An army of garbage trucks returned to the streets Monday, faced with the daunting task of clearing the massive heaps of garbage -- 6 foot-high piles in some places -- amassed on sidewalks since the blizzard that dumped 20 inches of snow on the city forced a weeklong suspension in service.
Sanitation Commissioner John Doherty said that workers would begin collecting trash along the usual Monday route, but, realistically, he believed they would not be able to reach all stops today.
Much to the relief of weary New Yorkers, Doherty said he expects every pick-up location will be hit at least once by the end of the week.
"We're trying to get as much service in to everybody this week and we expect by the end of the week we should be pretty well normal on refuse collection," Doherty said.
Doherty said that the going will be slow for sanitation workers, particularly in the outer boroughs where the surfaces may be slippery and crews may have to walk farther to get to garbage bags.

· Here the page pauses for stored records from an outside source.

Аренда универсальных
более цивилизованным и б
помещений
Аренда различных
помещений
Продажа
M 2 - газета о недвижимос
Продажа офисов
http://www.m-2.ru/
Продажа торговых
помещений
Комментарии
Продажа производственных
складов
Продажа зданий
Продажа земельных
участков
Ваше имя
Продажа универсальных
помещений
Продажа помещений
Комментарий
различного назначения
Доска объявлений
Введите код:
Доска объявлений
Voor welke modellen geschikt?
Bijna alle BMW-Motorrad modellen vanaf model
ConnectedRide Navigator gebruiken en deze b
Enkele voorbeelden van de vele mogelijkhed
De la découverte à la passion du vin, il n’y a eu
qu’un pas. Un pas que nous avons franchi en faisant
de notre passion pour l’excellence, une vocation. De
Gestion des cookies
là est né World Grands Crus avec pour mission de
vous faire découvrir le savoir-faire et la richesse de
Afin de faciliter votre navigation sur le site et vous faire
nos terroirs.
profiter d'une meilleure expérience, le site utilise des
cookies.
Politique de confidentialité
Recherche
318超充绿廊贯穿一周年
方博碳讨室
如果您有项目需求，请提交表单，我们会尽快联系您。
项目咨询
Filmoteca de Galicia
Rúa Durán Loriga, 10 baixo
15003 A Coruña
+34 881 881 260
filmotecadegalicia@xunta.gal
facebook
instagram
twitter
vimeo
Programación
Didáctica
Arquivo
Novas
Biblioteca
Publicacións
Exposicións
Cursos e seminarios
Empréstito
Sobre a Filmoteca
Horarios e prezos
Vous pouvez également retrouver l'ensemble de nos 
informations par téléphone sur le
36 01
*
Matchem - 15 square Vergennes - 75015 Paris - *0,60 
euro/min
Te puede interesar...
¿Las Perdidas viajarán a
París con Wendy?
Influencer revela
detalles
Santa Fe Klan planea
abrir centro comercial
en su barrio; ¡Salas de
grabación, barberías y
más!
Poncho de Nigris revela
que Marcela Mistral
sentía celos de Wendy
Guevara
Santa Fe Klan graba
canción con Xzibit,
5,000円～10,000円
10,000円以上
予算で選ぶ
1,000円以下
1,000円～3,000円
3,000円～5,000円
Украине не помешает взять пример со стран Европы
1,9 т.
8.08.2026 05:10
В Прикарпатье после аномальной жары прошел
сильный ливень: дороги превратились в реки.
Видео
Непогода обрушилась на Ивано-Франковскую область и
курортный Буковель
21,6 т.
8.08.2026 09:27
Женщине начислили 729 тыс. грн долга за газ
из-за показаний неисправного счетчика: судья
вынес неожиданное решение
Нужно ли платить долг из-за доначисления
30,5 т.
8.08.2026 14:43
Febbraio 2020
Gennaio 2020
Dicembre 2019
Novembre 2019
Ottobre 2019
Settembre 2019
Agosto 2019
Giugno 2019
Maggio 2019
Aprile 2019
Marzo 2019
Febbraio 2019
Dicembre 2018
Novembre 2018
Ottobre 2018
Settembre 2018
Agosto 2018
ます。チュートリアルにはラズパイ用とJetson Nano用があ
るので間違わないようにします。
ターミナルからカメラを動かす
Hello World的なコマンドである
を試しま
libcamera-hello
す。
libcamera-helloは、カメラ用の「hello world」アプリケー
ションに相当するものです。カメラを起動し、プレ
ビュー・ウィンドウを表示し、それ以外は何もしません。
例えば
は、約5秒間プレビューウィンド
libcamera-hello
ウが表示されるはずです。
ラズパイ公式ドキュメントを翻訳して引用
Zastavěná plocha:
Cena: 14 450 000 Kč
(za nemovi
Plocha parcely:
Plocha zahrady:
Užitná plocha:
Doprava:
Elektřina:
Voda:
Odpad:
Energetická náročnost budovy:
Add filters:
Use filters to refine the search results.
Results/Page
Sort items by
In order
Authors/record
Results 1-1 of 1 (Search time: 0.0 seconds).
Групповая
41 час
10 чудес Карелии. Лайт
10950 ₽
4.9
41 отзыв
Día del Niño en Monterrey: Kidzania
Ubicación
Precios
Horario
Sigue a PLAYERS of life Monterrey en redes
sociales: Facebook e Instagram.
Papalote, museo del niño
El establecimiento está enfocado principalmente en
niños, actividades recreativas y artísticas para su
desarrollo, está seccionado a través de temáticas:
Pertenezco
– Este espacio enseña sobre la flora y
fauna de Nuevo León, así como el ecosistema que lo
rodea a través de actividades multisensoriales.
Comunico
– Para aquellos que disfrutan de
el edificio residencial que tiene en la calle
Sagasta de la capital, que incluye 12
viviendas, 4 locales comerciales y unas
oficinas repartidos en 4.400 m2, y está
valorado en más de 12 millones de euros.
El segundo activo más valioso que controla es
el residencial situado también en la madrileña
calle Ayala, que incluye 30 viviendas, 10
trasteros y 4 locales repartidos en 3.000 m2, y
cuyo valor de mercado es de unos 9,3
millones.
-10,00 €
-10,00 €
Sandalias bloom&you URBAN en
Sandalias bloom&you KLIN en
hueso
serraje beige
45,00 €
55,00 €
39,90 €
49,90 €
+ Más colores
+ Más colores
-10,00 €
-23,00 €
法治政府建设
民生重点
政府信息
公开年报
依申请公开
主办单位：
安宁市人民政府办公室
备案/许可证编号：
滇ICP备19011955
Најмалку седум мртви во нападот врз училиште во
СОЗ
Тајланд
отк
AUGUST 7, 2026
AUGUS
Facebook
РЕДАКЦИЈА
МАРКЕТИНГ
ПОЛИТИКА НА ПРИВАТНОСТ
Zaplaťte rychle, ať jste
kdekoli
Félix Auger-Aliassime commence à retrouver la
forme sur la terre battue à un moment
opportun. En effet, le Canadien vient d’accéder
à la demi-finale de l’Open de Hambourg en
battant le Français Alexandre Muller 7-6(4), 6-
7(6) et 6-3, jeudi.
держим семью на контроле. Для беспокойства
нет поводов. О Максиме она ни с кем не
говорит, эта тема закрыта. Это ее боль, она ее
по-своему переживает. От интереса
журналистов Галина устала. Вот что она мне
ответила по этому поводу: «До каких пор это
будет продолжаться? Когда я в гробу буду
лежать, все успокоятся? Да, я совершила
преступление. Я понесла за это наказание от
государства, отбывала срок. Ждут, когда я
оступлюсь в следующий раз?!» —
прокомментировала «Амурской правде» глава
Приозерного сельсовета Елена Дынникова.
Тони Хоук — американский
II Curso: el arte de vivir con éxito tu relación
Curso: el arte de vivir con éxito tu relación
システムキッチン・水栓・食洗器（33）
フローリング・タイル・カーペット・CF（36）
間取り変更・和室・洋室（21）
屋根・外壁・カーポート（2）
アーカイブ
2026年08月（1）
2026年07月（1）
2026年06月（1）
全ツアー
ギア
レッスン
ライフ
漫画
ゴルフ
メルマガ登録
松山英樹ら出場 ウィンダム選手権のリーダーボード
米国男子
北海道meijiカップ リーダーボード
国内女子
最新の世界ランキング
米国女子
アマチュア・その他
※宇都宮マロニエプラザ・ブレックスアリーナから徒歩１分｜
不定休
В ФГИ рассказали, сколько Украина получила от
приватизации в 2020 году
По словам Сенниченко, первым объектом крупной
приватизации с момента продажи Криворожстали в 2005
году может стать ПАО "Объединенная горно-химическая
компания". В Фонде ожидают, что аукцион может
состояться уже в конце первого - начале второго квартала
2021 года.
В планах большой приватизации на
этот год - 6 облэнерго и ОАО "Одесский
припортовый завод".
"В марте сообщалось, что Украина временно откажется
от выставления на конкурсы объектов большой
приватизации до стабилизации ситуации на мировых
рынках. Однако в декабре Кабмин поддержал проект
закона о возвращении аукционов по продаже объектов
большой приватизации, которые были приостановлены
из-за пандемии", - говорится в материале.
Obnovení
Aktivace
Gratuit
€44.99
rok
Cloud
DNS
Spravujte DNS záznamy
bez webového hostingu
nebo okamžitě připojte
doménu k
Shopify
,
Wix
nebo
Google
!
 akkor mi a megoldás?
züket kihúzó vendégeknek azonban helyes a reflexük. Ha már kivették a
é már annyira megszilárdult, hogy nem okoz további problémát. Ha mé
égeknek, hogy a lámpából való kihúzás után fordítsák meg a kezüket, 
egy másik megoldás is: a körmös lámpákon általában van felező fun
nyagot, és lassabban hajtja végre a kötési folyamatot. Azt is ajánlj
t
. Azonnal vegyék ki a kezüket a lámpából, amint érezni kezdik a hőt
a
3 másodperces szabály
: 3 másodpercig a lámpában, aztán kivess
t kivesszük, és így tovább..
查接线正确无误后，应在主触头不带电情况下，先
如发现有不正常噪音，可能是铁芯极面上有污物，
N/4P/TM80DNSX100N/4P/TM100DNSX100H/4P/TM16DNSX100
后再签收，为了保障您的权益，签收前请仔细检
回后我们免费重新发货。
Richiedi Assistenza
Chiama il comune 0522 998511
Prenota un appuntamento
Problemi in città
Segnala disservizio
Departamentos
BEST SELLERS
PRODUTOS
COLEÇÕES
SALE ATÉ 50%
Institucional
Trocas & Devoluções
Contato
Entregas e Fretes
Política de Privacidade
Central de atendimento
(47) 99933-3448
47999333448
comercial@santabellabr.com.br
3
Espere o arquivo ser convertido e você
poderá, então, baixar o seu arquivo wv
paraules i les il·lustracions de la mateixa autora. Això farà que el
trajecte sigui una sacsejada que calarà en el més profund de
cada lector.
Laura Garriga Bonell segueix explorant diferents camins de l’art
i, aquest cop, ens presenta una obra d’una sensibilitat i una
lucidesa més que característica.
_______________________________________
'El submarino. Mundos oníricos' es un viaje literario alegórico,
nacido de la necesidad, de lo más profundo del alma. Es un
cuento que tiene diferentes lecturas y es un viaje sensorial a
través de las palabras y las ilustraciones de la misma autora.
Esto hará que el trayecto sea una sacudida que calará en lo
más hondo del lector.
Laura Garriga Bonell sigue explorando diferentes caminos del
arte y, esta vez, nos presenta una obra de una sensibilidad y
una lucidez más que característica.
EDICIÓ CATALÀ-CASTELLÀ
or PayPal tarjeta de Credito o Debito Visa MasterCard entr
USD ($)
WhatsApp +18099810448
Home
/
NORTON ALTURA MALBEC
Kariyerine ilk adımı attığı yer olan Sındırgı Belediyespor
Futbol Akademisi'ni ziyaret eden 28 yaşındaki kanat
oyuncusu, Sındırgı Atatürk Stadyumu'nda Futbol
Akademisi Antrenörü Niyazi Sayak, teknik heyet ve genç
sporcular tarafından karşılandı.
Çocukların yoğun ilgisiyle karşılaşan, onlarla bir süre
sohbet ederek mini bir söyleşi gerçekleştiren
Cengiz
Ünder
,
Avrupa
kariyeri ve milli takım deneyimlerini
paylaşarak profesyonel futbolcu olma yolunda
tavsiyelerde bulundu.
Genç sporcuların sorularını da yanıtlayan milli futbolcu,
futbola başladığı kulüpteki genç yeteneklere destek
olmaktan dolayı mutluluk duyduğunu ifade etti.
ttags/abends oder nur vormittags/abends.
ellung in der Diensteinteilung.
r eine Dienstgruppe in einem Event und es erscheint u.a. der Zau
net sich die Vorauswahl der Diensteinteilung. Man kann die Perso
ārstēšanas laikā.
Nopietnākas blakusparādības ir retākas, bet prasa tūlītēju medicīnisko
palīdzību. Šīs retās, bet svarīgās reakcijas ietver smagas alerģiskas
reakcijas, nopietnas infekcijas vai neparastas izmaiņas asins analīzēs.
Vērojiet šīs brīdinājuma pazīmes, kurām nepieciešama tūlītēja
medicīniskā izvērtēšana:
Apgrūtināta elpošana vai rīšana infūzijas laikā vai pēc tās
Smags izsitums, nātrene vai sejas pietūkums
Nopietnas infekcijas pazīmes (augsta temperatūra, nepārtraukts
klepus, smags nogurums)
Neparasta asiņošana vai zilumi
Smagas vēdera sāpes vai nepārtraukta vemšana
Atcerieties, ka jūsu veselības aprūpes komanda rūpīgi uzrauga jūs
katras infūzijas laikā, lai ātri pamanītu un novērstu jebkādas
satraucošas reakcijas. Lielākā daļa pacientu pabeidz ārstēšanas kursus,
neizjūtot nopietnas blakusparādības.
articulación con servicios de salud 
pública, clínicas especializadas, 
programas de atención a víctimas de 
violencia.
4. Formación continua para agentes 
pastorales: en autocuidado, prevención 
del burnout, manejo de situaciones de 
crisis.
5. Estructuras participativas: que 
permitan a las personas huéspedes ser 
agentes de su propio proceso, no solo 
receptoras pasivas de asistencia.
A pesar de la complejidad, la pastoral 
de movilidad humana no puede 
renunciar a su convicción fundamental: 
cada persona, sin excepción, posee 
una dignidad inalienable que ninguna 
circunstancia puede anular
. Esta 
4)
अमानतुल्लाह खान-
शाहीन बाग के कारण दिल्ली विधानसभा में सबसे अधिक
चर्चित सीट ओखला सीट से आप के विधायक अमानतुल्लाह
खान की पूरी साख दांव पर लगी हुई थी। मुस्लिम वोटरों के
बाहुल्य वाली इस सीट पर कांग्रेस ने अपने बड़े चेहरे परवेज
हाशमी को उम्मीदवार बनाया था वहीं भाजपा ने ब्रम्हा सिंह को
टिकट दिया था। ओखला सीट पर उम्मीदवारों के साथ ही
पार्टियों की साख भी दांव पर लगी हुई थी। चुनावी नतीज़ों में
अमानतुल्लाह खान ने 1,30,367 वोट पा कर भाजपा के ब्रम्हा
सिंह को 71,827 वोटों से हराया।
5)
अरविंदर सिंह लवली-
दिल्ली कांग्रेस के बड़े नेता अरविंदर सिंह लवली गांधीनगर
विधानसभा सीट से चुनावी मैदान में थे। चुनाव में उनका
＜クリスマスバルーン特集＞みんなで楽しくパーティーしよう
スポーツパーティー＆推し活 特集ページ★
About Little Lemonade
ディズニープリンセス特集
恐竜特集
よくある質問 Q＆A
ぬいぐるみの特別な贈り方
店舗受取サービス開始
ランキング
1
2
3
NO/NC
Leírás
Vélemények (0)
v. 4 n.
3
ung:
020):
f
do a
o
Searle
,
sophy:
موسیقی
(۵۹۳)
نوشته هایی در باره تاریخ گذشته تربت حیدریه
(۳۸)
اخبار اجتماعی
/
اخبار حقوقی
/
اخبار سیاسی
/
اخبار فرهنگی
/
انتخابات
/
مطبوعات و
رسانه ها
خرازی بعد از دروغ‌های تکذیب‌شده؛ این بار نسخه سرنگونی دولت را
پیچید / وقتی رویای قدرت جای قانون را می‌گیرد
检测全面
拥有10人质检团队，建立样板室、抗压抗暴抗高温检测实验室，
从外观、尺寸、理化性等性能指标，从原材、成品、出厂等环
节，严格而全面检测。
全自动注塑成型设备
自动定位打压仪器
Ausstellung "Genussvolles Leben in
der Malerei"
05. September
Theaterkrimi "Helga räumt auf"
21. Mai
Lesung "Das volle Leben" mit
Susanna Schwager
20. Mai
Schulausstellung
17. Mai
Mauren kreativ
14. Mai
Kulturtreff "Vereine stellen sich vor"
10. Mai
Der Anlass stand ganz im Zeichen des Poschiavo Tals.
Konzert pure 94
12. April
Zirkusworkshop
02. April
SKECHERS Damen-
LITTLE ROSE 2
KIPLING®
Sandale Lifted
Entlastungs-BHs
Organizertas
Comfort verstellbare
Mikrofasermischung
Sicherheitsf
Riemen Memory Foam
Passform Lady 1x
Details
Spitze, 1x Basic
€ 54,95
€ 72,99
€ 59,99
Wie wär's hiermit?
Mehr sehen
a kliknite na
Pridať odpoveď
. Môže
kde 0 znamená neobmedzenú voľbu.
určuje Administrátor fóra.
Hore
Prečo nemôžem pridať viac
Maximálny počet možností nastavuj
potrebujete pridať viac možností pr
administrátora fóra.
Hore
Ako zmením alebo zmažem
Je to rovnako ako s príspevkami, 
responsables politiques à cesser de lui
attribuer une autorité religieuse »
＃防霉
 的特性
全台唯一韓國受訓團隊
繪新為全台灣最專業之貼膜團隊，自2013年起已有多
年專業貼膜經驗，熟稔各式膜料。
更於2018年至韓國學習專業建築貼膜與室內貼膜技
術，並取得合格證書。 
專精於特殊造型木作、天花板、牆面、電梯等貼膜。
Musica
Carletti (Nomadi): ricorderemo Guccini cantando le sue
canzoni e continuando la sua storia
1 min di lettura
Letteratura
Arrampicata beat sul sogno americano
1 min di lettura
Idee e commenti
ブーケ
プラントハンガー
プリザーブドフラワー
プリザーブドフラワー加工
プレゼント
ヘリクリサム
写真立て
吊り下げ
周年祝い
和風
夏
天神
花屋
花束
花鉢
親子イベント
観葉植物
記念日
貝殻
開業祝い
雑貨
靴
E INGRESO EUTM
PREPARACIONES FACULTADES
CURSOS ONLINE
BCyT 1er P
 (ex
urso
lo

He also said the department didn't have enough people to get the job done faster, but quickly clarified when asked about whether layoffs recently imposed on the department impacted their ability to do their job.
"One has to make a determination based on what your normal needs are," Doherty said. "Do you build a workforce for something that happens every 15 years? That can be pretty expensive. The city has to balance the budget and the service they want to provide to the public. And sometimes that's difficult, and sometimes it doesn't work out to people's expectations."
As for whether residents and business owners could expect the usual second pick-up in a week, Doherty said, "We'll see how it goes. We want to get to everybody at least once."
No date has been set for the return of recycling collection. Doherty said he expects service won't be restored until this weekend or next week at the earliest. The commissioner also said no decision had yet been made on when alternate-side parking rules would resume.
"We have two priorities right now. One is to make sure we're doing our work that's needed on snow, but that's starting to drift back now," Doherty said. "All the streets are open. People are getting around the city."
While some metered areas and sidewalks still need to be cleared, Doherty said that waste collection is atop his department's agenda.
Doherty said a week after the Blizzard of 1996 was the longest the city had gone to date without collecting garbage, and it took about a week for sanitation trucks to clean up the accummulated trash. He also noted that 14 years ago, there was no recycling collection to manage.
Despite the mounds of garbage bags consuming city streets, the longtime sanitation chief says he believes his trucks will ultimately pick up less trash by the end of the week than the just under 50,000 tons they do in a normal seven-day period.
"History has showed us that in a storm like this or a period where you don't pick up garbage because of some problem, the tonnage seems to drop," said Doherty. "I think that people who were not going out as much may not have generated as much garbage."
Most New Yorkers were frustrated by the seemingly swelling heaps, but piled up garbage outside a Manhattan building actually helped save the life of a troubled man who authorities say jumped from his ninth floor apartment.
The 26-year-old was taken to Bellevue Hospital shortly after noon on Sunday, fire officials say. He was listed in critical but stable condition.